MATERIAL PROVIDED: Begin

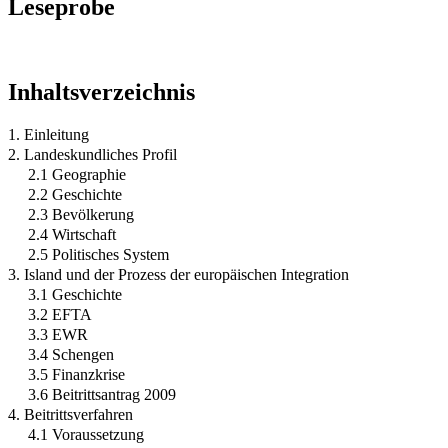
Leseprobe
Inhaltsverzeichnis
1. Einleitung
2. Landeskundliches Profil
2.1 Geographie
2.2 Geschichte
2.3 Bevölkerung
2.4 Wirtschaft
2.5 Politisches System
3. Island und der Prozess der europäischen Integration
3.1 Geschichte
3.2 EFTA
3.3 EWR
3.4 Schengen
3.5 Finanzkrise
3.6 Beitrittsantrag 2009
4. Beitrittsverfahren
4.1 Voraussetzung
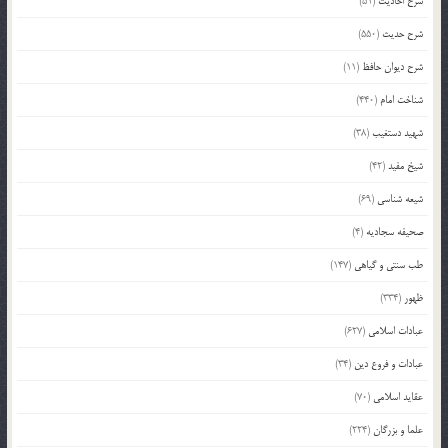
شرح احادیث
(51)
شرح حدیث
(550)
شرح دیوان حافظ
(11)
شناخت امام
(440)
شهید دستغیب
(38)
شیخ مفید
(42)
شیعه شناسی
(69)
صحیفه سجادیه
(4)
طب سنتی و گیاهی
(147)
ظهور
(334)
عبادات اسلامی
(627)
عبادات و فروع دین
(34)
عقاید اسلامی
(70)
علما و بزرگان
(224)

MATERIAL PROVIDED: End

(TASK INSTRUCTIONS): Retype the lines starting with the one that holds "3.6 Beitrittsantrag 2009" and ending with the last line of the data above, both included; skip the pictures.

(WRITTEN ANSWER):
3.6 Beitrittsantrag 2009
4. Beitrittsverfahren
4.1 Voraussetzung
شرح احادیث
(51)
شرح حدیث
(550)
شرح دیوان حافظ
(11)
شناخت امام
(440)
شهید دستغیب
(38)
شیخ مفید
(42)
شیعه شناسی
(69)
صحیفه سجادیه
(4)
طب سنتی و گیاهی
(147)
ظهور
(334)
عبادات اسلامی
(627)
عبادات و فروع دین
(34)
عقاید اسلامی
(70)
علما و بزرگان
(224)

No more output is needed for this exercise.